Task instructions: Your task is to retype, exactly and without pictures, the line holding "The height and" and each line that follows it to the end of the entries.

Records:
----
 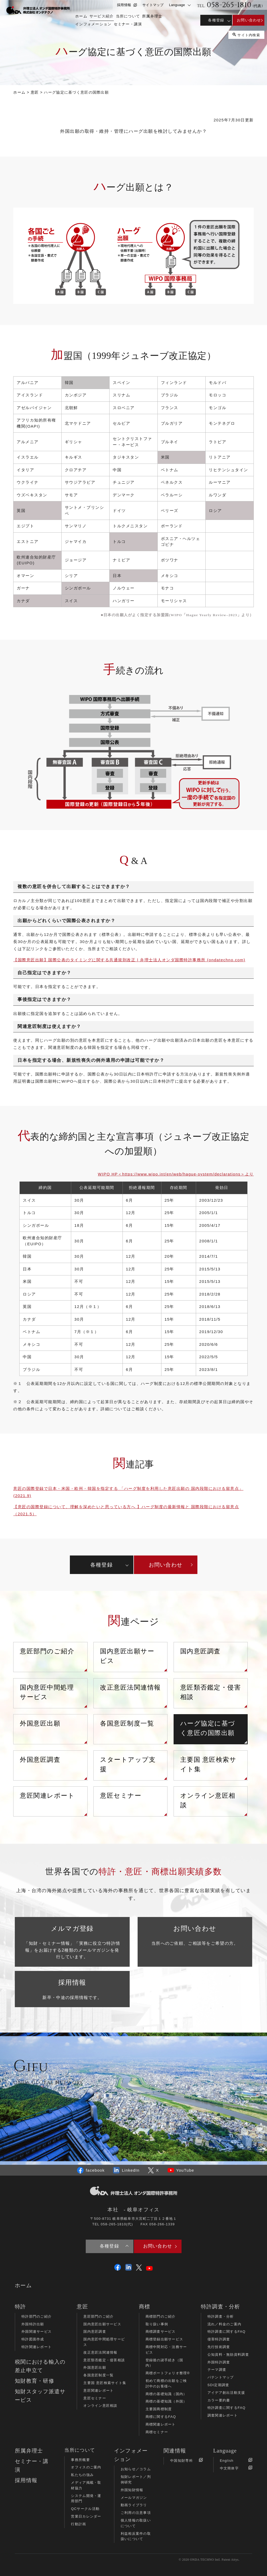 What do you see at coordinates (224, 2324) in the screenshot?
I see `流れ／料金のご案内` at bounding box center [224, 2324].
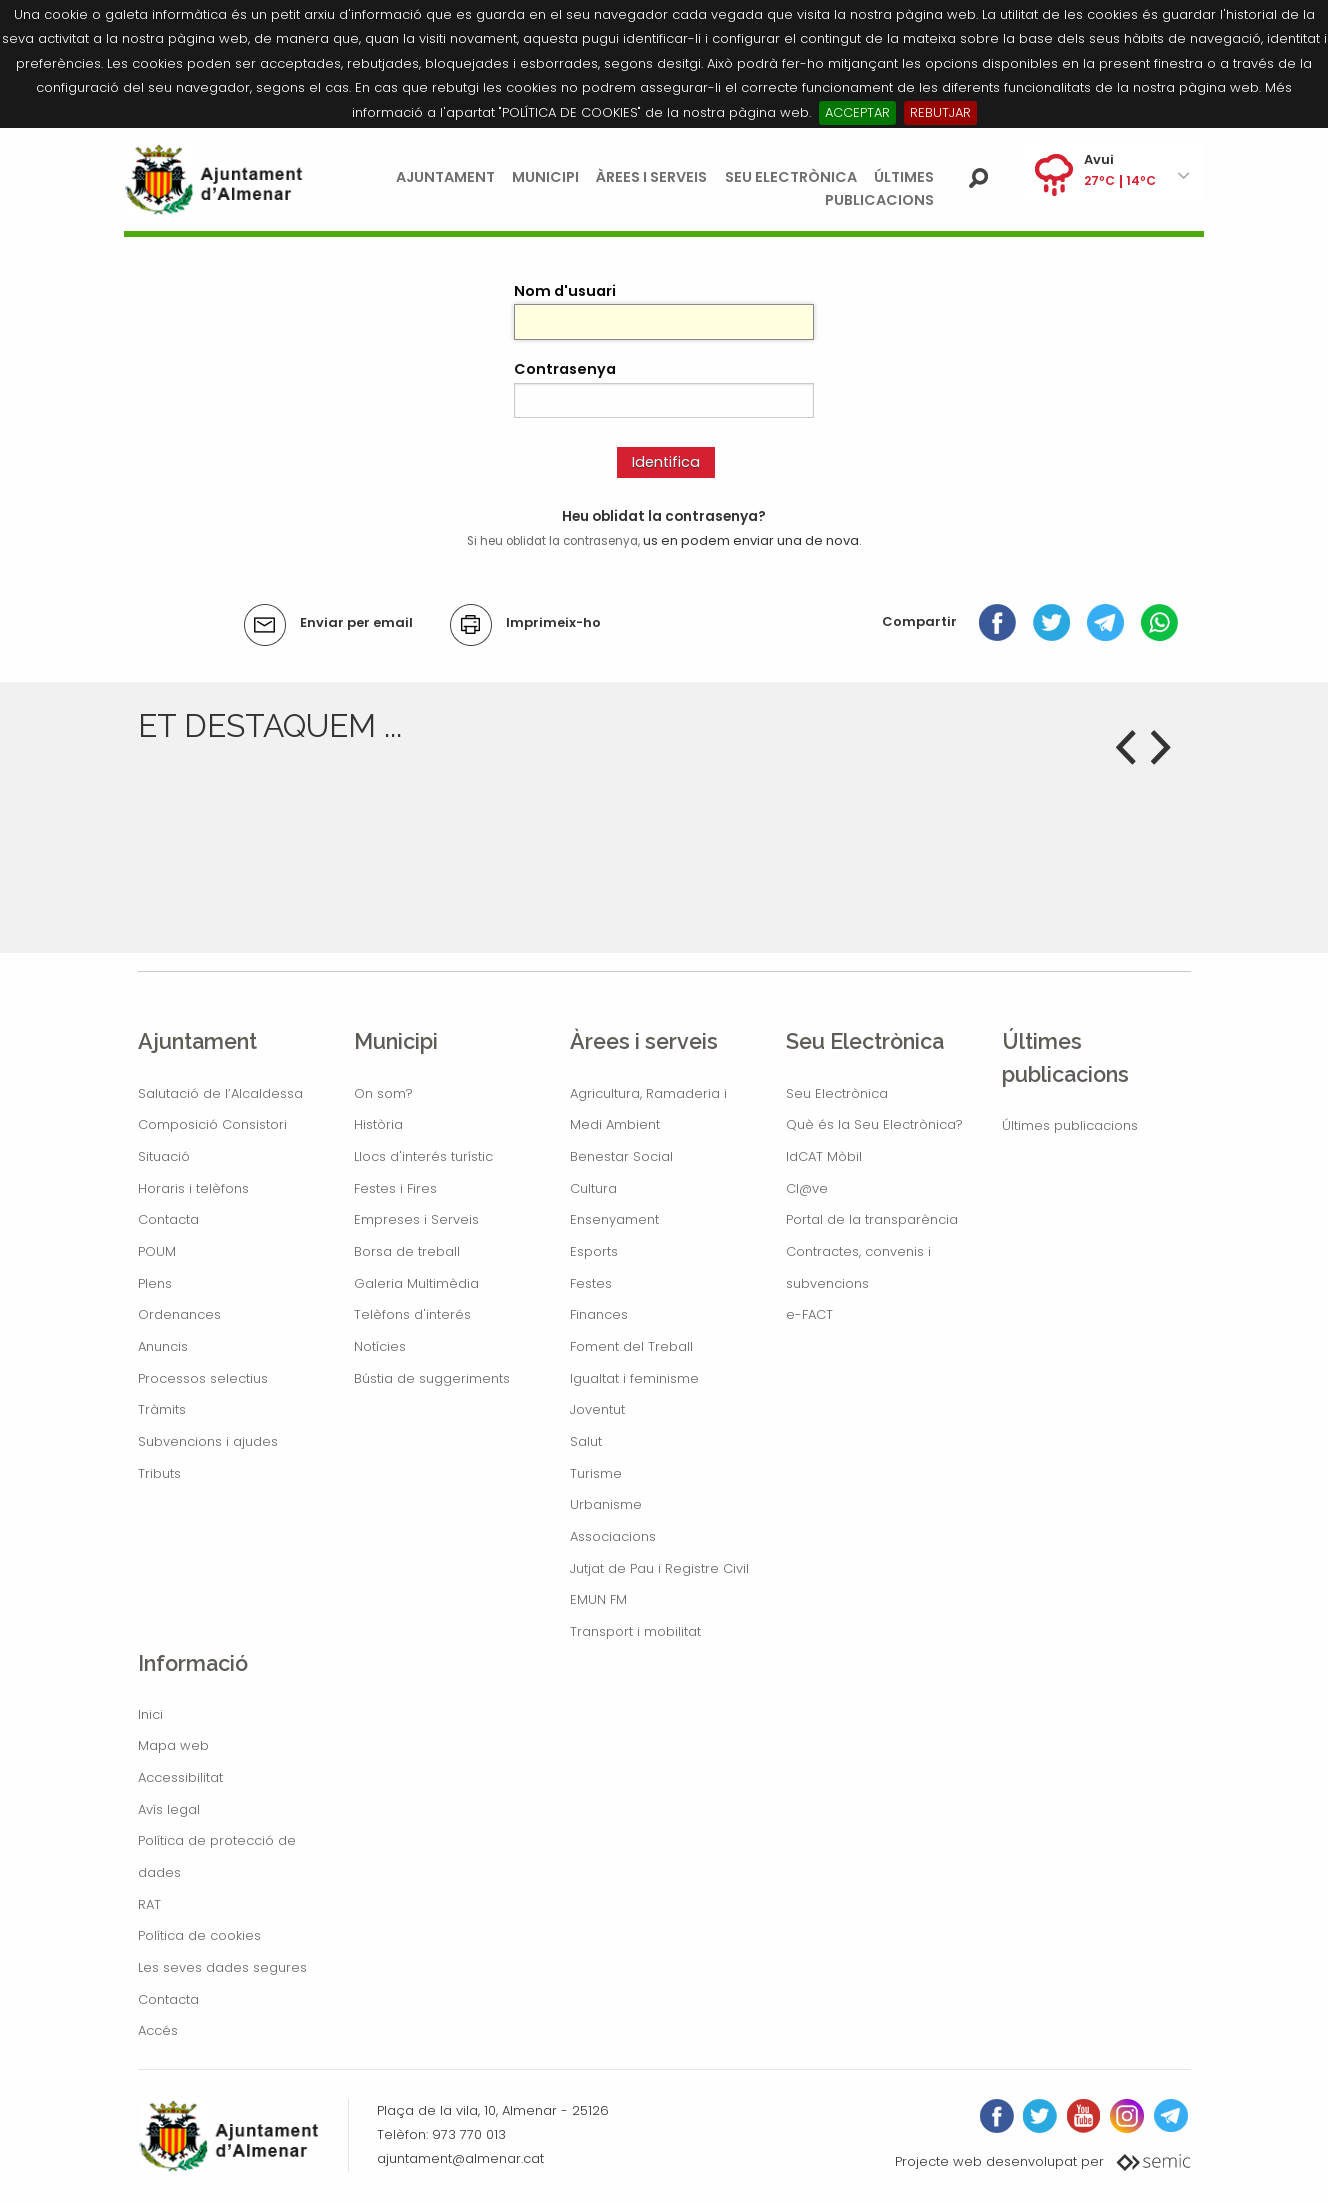  Describe the element at coordinates (416, 1283) in the screenshot. I see `Galeria Multimèdia` at that location.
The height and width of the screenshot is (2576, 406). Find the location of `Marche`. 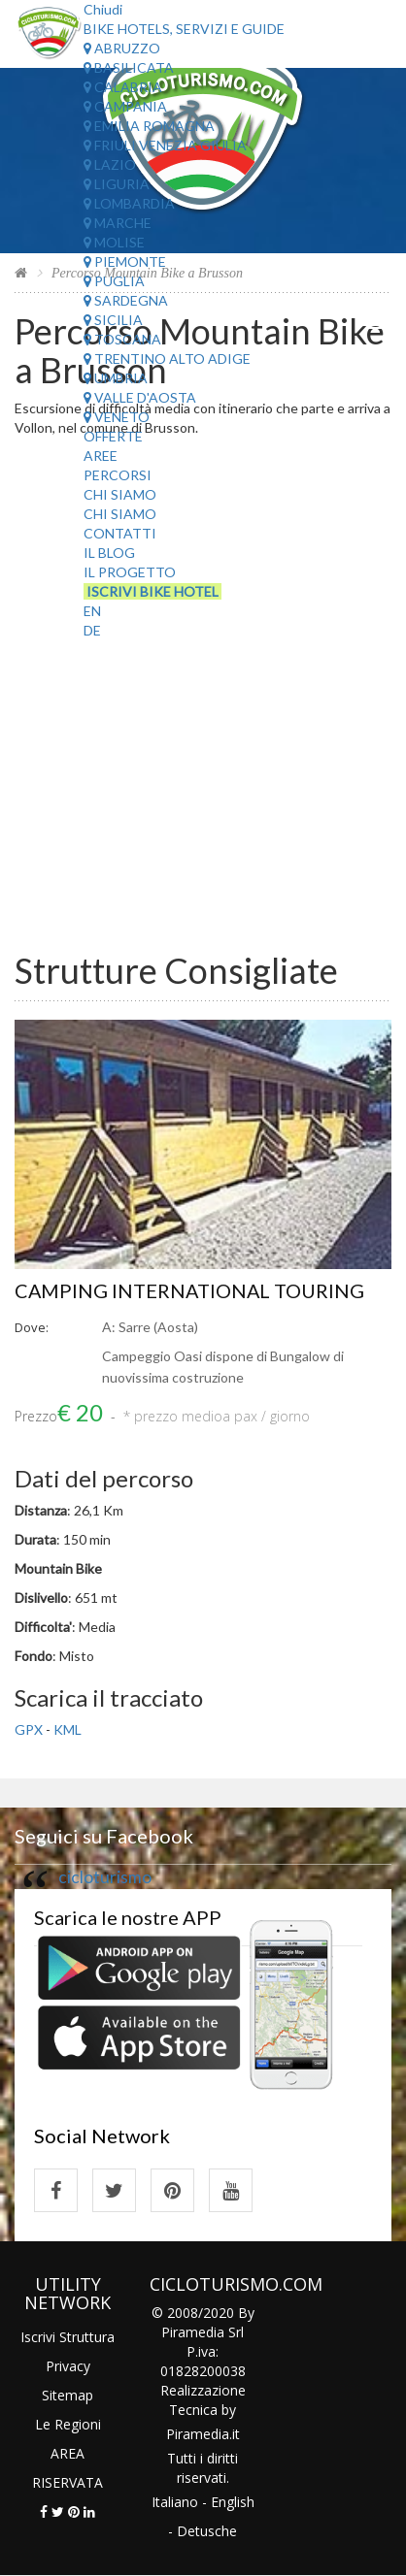

Marche is located at coordinates (118, 222).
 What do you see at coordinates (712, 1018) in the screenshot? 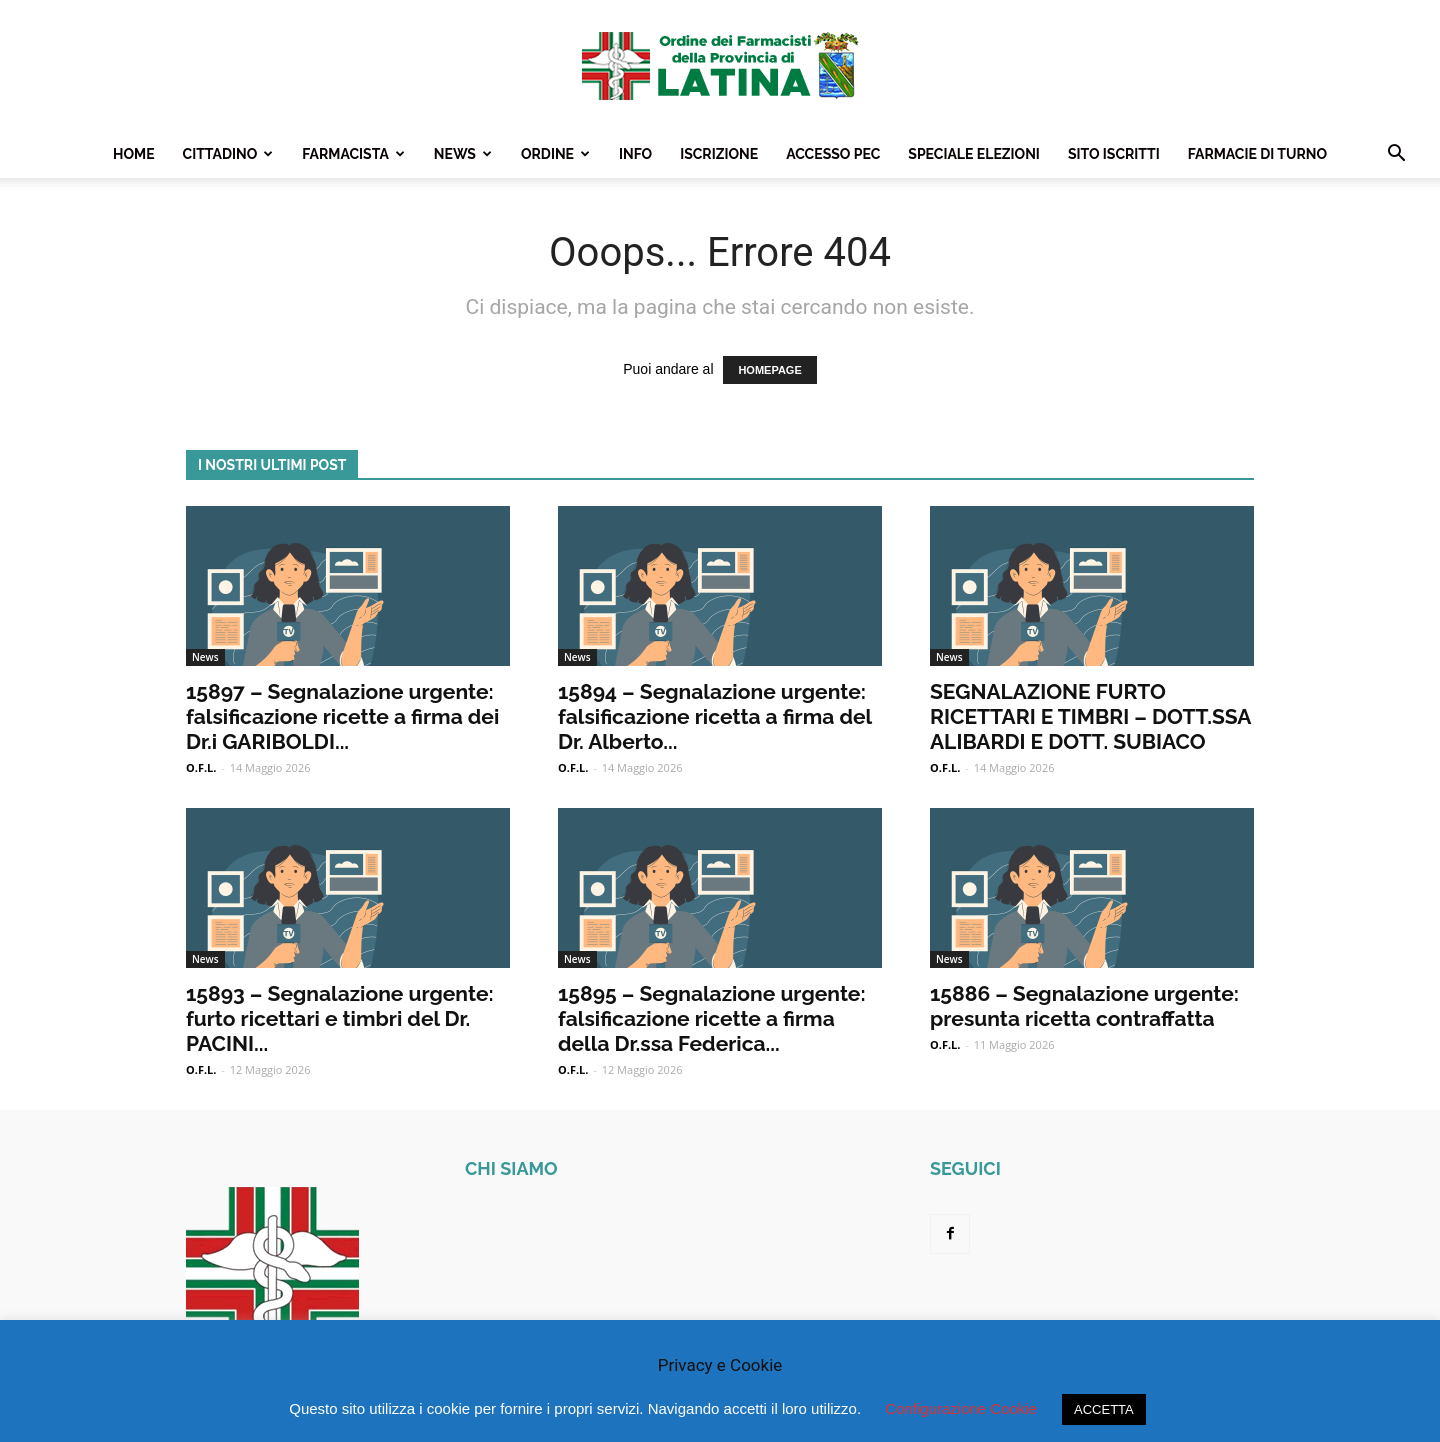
----
Exercise solution:
The height and width of the screenshot is (2576, 406). Find the location of `Marche`. 

Marche is located at coordinates (118, 222).
 What do you see at coordinates (712, 1018) in the screenshot? 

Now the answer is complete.